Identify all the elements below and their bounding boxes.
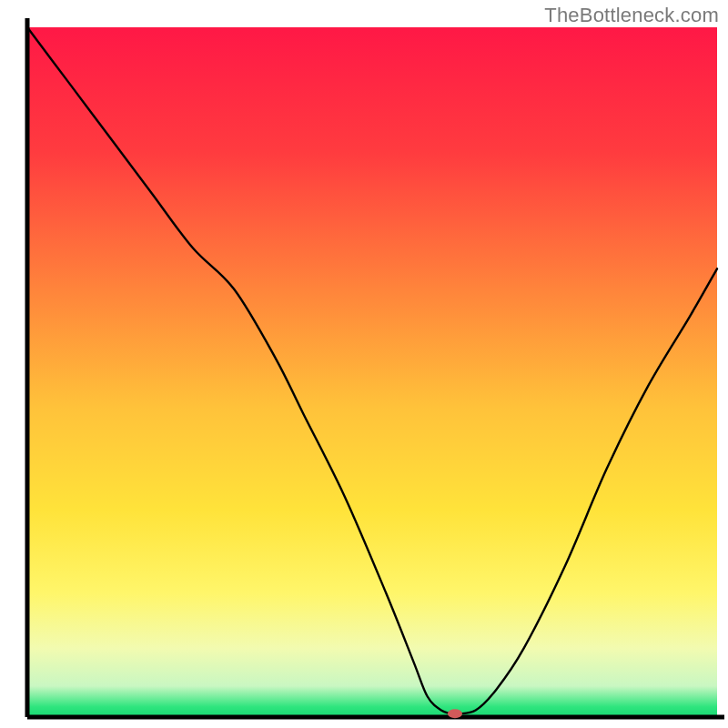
chart-background: [27, 27, 717, 717]
bottleneck-chart: [0, 0, 728, 728]
optimal-marker: [448, 709, 462, 718]
chart-container: TheBottleneck.com: [0, 0, 728, 728]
━━━━━━
→ TASK PROMPT:
Exact copy, no pictures: write out all the records above.

→ RESULT OF THIS EXERCISE:
Identify all the elements below and their bounding boxes.
chart-background: [27, 27, 717, 717]
bottleneck-chart: [0, 0, 728, 728]
optimal-marker: [448, 709, 462, 718]
chart-container: TheBottleneck.com: [0, 0, 728, 728]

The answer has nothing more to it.